The piercing blue eyes of a Siberian Husky finally have a genetic explanation thanks to crowdsourcing of dog DNA. Researchers from a company called Embark compared the genetic codes from over 6,000 dogs and found that a duplication in chromosome 18 results in vibrant blue eyes. This duplication is mainly found in Siberian Huskies, suggesting that a mutation somewhere in their ancestry is what caused the stunning phenotype. The finding highlights the incredible power of crowdsourcing DNA and the possibility of using it to advance medical research.

Embark offers genetic information about your pet, similar to 23andMe but for man’s best friend. On top of providing you with research, the company retains the genetic information they receive, creating a giant genomic database: an invaluable research tool. They say that by identifying ancestry and genetic risk factors, owners can better care for their pets. Some customers may use the service just for a laugh, but Embark’s real goal is to push research into canine diseases forward.

“We’re in it to make dogs healthier,” says founder Adam Boyko via Mother Nature Network, “and a nice addition to that is we’re able to look at things like ancestry.”

Genome-wide association studies are one of the most effective ways of discovering how your genetics links to disease.
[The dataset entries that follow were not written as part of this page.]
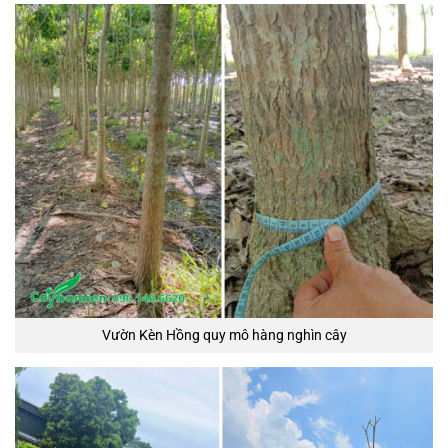
Vườn Kèn Hồng quy mô hàng nghìn cây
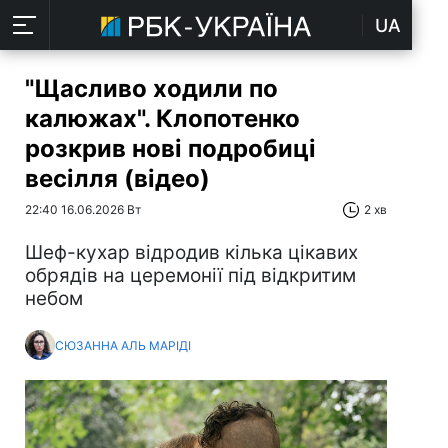
UA
"Щасливо ходили по
калюжах". Клопотенко
розкрив нові подробиці
весілля (відео)
22:40 16.06.2026 Вт
2 хв
Шеф-кухар відродив кілька цікавих
обрядів на церемонії під відкритим
небом
СЮЗАННА АЛЬ МАРІДІ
It works by looking through entire genomes and identifying markers of genetic variation, called SNPs. They do this for a group who have the disease and a group who do not. If certain SNPs are found much more frequently on those with the disease, it is likely a region of the genome linked to it. Since the technology was first invented it has been used to find regions of DNA linked to obesity, Parkinson’s, cancers, blindness and depression to name just a few.

However, these studies require a huge amount of data. In 2016, 23andMe teamed up with Pfizer to identify genetic markers for depression. After studying over 450,000 genomes from customers, they found 15 regions which are linked to a risk of struggling with serious depression. The researchers say this information is invaluable, possibly allowing identification of people more likely to experience post-natal depression and ensuring adequate resources are provided for them.

The more genomes they can sequence the more likely that the SNPs they identify will be significant. Crowdsourcing companies have a huge amount of information sent to them and so they are ideal partners for this sort of research.

23andMe state that the average (consenting) customer’s DNA is used in 230 separate studies into a variety of diseases. Haydeh Payami from the New York State Department of Health said that “What 23andMe did in a matter of years would have taken several decades and tens of millions of dollars if done conventionally”.

Of course, there are disadvantages. When DNA is sent in by customers at both Embark and 23andMe, they fill out a survey of what illnesses they have which then informs the studies. There is no clinical involvement and so there is always a chance that people have either lied or are undiagnosed and so unable to make an informed judgment.

Overall, this approach to genetic research is saving labs a lot of money in data collection as well as ensuring that the results are statistically significant since the number of participants is so huge. It may be looking into husky eyes now, but in five or 10 years this could be the future for diagnosing, treating, and eventually curing genetic diseases.